Photographing with a kaleidoscope lens is so much fun. Recently I spent a work lunch shooting the feet of sculptures with a kaleidoscope lens. The whole time I spent focused on the kaleidoscope effect.
My eyes and brain looked through this view so much, that on my walk back down Michigan Avenue, my brain felt like it was seeing things in a multi-faceted filter like a kaleidoscope.
Interestingly, it actually didn’t feel all that strange to me. Seeing everything in multiple facets is how I naturally see with my eyes.
One of my eyelids has ptosis, a drooping or falling of the upper eyelid.

My left eyelid is always lower, covering about half my eye. Thus, my eye naturally compensates by looking down more than the other eye. I have one eye that looks straight, and the other eye looks down a bit.
I don’t really notice, because my brain compensates for these two different views. Somehow, my brain just merges the vision from the two different directions. My brain is merging these two views all the time, non-stop.
Recently, I picked up a fascination with kaleidoscope photography. The end visual effect is pretty fun. The patterns are arresting. The way a subject matter gets sliced up is intriguing.
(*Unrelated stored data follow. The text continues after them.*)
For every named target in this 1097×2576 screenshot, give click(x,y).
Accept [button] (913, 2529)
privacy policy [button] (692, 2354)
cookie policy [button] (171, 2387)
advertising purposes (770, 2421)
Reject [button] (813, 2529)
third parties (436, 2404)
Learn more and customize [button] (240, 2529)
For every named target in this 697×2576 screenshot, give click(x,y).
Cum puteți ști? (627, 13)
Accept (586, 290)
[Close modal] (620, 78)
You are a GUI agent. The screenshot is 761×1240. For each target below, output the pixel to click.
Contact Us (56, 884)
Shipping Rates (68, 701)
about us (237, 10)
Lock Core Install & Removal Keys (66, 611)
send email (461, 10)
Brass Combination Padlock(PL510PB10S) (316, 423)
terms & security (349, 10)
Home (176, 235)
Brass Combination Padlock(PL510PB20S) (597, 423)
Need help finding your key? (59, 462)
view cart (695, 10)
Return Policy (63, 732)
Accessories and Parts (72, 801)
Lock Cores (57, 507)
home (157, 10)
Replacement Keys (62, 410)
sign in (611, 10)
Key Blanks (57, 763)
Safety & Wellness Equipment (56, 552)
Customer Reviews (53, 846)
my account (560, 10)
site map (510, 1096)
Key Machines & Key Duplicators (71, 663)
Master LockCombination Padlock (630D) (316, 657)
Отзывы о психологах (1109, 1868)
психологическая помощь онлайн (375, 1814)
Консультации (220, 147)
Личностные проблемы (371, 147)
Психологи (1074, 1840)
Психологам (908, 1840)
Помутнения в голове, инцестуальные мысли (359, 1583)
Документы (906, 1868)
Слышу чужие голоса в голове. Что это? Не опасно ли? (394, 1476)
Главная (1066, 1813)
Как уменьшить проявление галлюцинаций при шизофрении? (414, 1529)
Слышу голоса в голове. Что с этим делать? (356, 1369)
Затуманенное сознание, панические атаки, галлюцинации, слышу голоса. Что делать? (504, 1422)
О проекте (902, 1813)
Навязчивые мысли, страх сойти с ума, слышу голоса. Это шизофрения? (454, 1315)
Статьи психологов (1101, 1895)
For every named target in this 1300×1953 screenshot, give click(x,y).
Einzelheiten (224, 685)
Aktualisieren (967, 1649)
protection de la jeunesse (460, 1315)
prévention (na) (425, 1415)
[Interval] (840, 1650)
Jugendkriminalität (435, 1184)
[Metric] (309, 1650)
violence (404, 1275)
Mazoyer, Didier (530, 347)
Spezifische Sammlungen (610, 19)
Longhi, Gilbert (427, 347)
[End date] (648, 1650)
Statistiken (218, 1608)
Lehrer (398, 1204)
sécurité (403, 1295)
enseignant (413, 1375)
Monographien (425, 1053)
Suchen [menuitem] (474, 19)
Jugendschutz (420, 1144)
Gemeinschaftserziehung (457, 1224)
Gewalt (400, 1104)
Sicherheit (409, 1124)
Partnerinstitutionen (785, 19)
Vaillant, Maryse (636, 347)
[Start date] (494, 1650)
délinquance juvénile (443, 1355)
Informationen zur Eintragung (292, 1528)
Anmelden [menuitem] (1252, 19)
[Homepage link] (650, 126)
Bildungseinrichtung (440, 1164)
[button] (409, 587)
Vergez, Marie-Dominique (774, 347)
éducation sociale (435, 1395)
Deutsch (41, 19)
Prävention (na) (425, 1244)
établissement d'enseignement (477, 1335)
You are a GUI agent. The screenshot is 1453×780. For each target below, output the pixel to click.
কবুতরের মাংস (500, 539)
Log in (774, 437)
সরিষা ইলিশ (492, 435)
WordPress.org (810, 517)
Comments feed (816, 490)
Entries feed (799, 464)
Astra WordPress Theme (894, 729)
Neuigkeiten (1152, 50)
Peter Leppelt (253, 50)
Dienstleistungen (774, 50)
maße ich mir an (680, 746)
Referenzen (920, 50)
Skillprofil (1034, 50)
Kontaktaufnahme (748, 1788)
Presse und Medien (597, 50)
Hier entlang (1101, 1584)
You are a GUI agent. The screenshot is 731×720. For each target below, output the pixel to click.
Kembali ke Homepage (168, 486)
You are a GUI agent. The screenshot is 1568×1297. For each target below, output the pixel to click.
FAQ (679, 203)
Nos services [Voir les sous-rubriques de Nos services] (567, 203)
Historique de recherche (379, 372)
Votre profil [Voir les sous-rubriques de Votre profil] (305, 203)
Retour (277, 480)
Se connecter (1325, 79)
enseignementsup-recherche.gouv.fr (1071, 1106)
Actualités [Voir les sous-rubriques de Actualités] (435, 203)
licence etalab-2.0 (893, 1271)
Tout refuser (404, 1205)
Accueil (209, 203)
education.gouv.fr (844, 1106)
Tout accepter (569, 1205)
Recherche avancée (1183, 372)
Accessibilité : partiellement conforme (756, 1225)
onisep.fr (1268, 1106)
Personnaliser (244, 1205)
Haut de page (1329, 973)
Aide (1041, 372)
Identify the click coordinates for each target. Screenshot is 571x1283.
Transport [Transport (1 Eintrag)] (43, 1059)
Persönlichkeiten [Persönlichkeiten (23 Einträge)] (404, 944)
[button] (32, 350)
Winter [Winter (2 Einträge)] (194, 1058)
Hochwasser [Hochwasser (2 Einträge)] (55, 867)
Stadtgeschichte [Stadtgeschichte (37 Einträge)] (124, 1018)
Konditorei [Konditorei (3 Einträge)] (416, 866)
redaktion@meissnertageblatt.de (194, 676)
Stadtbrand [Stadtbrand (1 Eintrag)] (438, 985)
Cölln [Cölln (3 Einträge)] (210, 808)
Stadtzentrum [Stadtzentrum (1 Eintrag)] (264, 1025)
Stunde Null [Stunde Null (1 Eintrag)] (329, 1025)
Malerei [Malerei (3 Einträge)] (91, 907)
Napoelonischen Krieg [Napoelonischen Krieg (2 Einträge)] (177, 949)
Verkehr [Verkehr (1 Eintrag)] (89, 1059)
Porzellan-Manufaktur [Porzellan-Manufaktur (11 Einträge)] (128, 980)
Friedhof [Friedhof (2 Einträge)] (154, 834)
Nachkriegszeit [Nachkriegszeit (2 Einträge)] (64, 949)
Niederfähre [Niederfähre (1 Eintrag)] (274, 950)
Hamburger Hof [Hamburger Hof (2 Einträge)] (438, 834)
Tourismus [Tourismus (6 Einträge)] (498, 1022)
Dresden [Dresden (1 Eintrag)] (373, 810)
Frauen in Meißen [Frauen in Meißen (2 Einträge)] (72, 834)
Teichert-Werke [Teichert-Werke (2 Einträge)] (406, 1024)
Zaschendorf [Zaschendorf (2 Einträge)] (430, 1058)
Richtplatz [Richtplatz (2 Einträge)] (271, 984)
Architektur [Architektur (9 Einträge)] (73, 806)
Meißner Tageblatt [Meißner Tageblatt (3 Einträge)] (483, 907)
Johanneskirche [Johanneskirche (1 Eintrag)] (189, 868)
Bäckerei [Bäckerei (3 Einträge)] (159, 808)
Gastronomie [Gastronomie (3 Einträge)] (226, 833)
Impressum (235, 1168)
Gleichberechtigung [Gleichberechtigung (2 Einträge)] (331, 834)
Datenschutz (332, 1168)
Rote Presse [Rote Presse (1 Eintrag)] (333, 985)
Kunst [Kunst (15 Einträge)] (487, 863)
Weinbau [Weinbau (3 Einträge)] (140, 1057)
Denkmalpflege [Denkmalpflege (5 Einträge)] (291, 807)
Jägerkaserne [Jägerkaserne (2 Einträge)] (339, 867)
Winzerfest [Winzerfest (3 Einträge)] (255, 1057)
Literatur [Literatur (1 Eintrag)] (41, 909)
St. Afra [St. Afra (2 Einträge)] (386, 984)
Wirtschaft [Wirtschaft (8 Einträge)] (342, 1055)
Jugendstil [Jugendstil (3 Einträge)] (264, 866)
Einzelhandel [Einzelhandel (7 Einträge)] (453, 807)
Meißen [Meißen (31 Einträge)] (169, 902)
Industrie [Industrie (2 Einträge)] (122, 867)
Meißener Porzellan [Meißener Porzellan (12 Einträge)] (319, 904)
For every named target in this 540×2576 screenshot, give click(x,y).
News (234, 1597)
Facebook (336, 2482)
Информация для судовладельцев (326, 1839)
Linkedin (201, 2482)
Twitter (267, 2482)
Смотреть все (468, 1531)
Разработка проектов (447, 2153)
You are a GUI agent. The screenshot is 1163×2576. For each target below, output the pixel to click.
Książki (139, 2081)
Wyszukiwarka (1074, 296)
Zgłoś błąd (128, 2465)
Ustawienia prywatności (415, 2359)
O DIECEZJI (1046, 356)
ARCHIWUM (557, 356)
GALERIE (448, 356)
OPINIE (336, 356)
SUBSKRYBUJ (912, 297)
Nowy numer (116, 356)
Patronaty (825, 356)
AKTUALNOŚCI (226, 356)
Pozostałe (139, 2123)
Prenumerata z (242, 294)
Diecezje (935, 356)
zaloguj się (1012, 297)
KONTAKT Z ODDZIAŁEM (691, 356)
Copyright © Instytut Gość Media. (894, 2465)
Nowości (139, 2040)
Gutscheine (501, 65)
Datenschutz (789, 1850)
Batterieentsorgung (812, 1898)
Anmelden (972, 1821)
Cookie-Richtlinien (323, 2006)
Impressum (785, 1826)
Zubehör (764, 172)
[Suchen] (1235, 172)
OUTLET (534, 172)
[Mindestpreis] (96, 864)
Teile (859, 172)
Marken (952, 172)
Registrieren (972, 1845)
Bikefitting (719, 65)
But now in addition to the end result, I find the actual live view through a kaleidoscope lens to be extremely familiar. My every day vision is essentially a kaleidoscope. My brain is constantly figuring out my kaleidoscope eyes. When I look through a kaleidoscope lens for an extended time, the process of everything being faceted in different angles feels so familiar.
I’m still processing what this discovery means to me—especially since I work in a such a visual field (graphic design). And my personal interests and passions are tied into visual art.
Kaleidoscope photography is something I’ve done for only two days. There are times where I feel like it’s a gimmick. A fun little parlor trick to make images look more funky. But then I think about how I personally relate to seeing as a kaleidoscope, and it seems there might be something worth exploring.